The great aviation pioneer Howard Hughes flew himself to and from business meetings, for the sheer joy of flying. One particular day he planned to do exactly this, and so phoned ahead to the airfield to have his personal airplane brought out of the hangar and refueled for the trip.The trip was expected to be two hours outbound and then two hours returning, so a total of four hours' worth of fuel (about 40 gallons) was required. Small airplanes at the time (1940s) did not have fuel gauges; therefore, before each trip, the anticipated fuel load is calculated and added to the airplane. They do not fill the tanks to full if they do not anticipate needing full tanks, because fuel is heavy.
Howard reached the airport, parked his car, did a quick walkaround of the aircraft, and then took off for his destination.
An hour and a half into the flight, the airplane unexpectedly ran out of fuel. The fuel load had been miscalculated.
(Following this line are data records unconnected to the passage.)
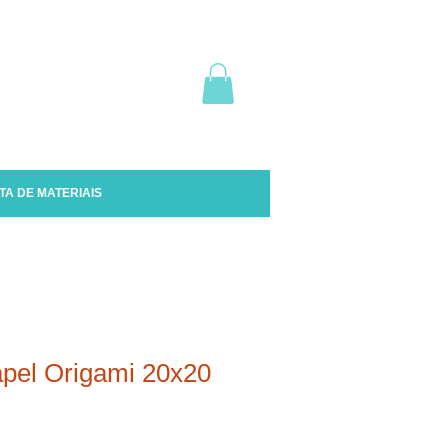
TA DE MATERIAIS
apel Origami 20x20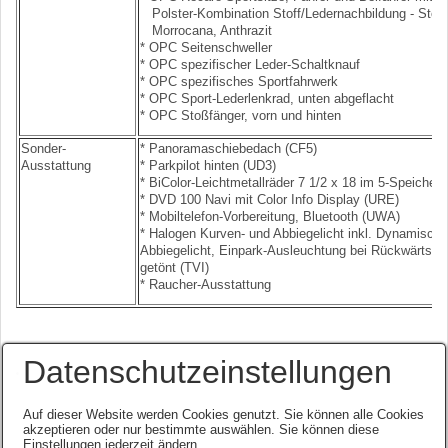
Polster-Kombination Stoff/Ledernachbildung - Stoff 
Morrocana, Anthrazit
* OPC Seitenschweller
* OPC spezifischer Leder-Schaltknauf
* OPC spezifisches Sportfahrwerk
* OPC Sport-Lederlenkrad, unten abgeflacht
* OPC Stoßfänger, vorn und hinten
Sonder-
* Panoramaschiebedach (CF5)
Ausstattung
* Parkpilot hinten (UD3)
* BiColor-Leichtmetallräder 7 1/2 x 18 im 5-Speiche
* DVD 100 Navi mit Color Info Display (URE)
* Mobiltelefon-Vorbereitung, Bluetooth (UWA)
* Halogen Kurven- und Abbiegelicht inkl. Dynamische
Abbiegelicht, Einpark-Ausleuchtung bei Rückwärtsfa
getönt (TVI)
* Raucher-Ausstattung
Datenschutzeinstellungen
.
Auf dieser Website werden Cookies genutzt. Sie können alle Cookies
akzeptieren oder nur bestimmte auswählen. Sie können diese
Einstellungen jederzeit ändern.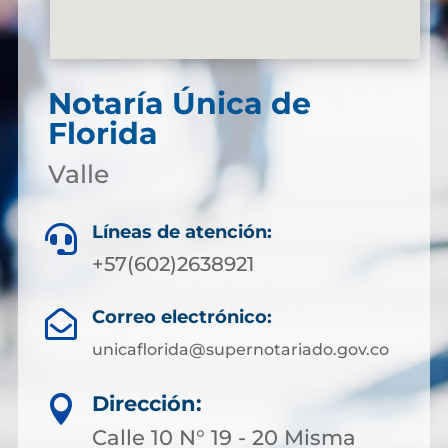
Notaría Única de
Florida
Valle
Líneas de atención:

+57(602)2638921
Correo electrónico:

unicaflorida@supernotariado.gov.co
Dirección:

Calle 10 N° 19 - 20 Misma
Howard had to land in a farmer's field. The rough ground wrecked the airplane, but Howard was okay. He walked to the nearby farmhouse and called for a ride back home.
When he finally got back to the airport, he summoned the young man who had refueled his airplane. The young man had already heard what'd happened, and was terrified to answer for crashing (and almost killing) the legendary Howard Hughes.
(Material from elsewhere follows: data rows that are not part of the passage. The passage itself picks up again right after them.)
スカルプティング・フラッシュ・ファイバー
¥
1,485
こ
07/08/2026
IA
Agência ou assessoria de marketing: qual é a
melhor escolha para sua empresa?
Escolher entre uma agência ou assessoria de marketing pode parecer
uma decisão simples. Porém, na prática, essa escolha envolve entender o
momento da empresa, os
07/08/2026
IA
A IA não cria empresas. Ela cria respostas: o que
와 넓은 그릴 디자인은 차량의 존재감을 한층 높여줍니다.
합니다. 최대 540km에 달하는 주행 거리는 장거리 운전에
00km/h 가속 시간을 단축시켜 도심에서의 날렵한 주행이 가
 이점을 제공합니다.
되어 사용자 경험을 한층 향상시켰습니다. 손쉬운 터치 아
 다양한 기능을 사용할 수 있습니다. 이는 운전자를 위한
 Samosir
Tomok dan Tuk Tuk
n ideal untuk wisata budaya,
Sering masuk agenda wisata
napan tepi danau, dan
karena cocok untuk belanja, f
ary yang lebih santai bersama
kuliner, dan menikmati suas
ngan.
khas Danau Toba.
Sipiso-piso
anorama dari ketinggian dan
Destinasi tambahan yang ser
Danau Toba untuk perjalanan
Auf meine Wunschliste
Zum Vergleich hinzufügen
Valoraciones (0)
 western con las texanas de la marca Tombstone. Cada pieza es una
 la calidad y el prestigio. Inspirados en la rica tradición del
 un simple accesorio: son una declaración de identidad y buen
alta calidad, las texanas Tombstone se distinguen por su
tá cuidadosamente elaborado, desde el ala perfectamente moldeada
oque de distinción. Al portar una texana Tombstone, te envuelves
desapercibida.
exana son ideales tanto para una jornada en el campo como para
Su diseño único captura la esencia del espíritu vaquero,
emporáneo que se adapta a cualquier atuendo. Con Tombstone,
The young man entered Howard's office, quivering in fright.
"You are now in charge of all refueling operations for all of my aircraft here."
"W-why?" the young man managed to answer.
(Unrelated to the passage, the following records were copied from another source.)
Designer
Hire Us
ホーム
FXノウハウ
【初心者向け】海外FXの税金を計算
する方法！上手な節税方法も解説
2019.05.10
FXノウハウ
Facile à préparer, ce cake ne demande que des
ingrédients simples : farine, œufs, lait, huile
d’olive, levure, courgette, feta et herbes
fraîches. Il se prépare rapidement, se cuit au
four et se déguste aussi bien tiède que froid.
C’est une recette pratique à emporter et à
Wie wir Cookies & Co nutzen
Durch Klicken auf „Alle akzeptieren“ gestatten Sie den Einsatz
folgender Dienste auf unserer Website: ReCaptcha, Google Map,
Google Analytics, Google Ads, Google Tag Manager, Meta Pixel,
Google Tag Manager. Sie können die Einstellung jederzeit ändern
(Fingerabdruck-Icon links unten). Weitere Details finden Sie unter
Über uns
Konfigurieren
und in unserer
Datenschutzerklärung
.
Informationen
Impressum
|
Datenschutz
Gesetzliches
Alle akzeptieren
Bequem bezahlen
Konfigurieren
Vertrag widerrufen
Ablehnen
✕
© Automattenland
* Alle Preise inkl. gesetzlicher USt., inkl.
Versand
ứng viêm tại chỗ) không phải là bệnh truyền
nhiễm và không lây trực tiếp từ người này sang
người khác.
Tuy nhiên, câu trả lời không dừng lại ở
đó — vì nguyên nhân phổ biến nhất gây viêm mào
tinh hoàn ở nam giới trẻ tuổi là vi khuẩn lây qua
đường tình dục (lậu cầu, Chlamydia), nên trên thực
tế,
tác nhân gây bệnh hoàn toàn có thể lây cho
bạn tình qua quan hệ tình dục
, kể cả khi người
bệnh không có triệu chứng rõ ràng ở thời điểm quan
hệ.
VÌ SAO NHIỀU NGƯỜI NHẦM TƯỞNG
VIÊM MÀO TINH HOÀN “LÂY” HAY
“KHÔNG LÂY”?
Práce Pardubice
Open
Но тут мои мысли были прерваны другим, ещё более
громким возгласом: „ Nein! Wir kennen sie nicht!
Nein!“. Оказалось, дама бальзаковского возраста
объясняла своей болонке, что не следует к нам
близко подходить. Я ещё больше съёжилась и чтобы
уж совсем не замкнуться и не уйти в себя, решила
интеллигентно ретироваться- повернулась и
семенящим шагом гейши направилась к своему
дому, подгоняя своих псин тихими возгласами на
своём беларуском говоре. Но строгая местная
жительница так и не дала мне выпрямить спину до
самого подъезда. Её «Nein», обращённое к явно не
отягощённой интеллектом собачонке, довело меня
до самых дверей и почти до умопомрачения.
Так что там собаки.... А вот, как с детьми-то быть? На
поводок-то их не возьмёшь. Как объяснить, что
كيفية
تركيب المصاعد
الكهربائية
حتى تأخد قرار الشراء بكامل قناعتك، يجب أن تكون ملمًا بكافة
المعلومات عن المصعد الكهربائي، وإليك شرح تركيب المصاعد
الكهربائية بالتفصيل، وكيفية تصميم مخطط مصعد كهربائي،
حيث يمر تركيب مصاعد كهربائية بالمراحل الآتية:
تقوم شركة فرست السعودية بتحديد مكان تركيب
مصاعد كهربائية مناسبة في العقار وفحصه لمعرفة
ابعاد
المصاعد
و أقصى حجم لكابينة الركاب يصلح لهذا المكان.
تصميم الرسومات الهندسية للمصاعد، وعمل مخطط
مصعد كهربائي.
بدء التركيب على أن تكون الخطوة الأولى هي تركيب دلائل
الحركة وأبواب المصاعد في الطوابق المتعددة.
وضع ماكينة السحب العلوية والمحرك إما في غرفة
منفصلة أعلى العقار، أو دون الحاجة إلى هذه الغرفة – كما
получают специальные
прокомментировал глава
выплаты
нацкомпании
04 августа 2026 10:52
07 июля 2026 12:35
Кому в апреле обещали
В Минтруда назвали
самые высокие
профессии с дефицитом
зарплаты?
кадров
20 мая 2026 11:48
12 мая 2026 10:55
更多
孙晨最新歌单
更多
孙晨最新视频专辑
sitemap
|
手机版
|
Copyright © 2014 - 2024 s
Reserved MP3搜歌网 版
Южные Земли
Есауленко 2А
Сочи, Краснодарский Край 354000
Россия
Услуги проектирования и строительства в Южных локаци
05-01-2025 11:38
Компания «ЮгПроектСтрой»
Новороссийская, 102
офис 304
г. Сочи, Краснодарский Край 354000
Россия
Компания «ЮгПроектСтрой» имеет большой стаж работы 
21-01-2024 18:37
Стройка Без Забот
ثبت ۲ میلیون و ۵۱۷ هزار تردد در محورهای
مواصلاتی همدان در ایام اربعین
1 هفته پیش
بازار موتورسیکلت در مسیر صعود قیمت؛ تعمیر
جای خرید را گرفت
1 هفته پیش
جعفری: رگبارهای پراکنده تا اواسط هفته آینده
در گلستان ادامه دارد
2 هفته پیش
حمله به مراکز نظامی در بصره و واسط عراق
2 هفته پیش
"Because you are the only person here that I am certain will not make that mistake."
When an employee makes an expensive mistake, if you can see that the mistake was made in good faith, then you now have an employee who is guaranteed to never make that particular mistake again. Maybe it's best to think of the cost of the mistake as a training expense.
Of course it is hard to tell the difference between bad luck versus negligence... and probably every accident contains a little of both. Nobody can tell you how to handle each unique situation, but keep this story in mind when making your decision.